- [Work instruction] Take the material below and output exactly the run of lines from the one containing "send out audio" down to the one containing "from the introduction", with both included.
- - - - -
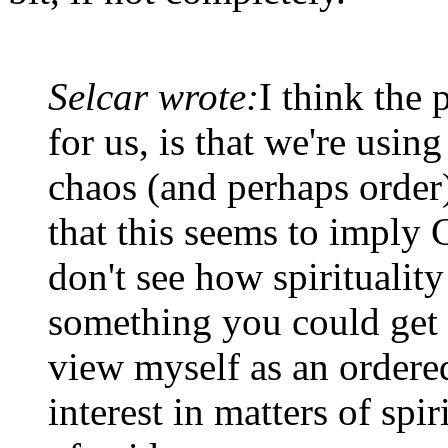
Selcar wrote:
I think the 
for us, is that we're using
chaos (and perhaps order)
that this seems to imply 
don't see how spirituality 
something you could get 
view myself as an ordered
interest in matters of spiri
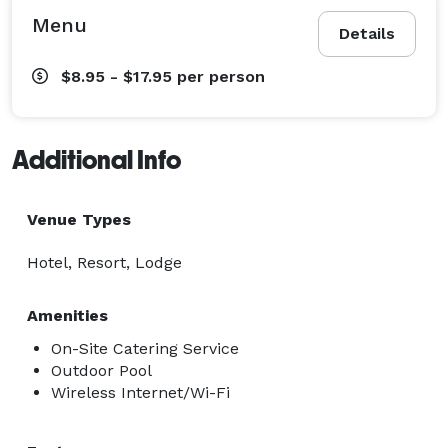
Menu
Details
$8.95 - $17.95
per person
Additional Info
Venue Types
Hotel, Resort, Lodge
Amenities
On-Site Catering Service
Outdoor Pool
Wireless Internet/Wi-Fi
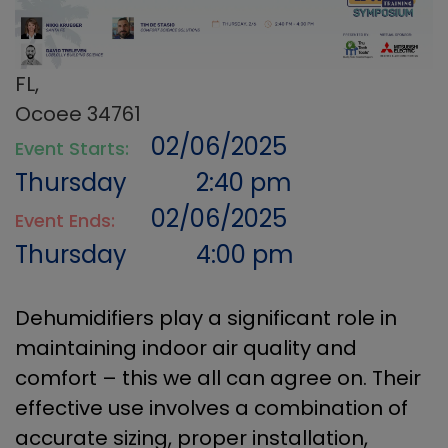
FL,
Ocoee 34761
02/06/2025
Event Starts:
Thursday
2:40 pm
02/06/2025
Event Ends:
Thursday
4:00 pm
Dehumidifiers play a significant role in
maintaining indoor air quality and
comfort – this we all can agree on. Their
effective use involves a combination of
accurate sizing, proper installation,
- - - - -
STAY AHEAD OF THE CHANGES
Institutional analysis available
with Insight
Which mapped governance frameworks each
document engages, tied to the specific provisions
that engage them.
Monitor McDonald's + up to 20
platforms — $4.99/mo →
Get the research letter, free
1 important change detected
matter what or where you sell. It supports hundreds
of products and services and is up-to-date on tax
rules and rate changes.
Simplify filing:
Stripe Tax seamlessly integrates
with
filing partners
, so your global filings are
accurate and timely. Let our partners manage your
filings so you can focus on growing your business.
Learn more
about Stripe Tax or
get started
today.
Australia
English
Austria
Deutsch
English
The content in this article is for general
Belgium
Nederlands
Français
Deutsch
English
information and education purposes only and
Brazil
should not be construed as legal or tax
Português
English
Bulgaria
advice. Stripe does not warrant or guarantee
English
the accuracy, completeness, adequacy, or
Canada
- - - - -
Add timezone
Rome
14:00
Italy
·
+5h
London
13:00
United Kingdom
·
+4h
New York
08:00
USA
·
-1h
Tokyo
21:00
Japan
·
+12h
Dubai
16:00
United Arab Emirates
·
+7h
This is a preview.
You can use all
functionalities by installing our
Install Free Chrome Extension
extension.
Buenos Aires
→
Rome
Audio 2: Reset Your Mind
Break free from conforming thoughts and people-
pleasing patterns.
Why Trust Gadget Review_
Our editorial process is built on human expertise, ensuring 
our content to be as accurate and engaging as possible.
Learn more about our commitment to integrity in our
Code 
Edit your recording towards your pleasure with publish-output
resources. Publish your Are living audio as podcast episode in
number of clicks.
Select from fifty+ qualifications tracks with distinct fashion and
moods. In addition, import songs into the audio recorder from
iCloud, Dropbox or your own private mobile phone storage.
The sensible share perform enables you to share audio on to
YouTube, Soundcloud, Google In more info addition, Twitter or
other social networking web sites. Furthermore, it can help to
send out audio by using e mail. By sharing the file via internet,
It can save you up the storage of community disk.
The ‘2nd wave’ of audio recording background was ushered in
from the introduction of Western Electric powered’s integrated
- - - - -
- [Task answer]
send out audio by using e mail. By sharing the file via internet,
It can save you up the storage of community disk.
The ‘2nd wave’ of audio recording background was ushered in
from the introduction of Western Electric powered’s integrated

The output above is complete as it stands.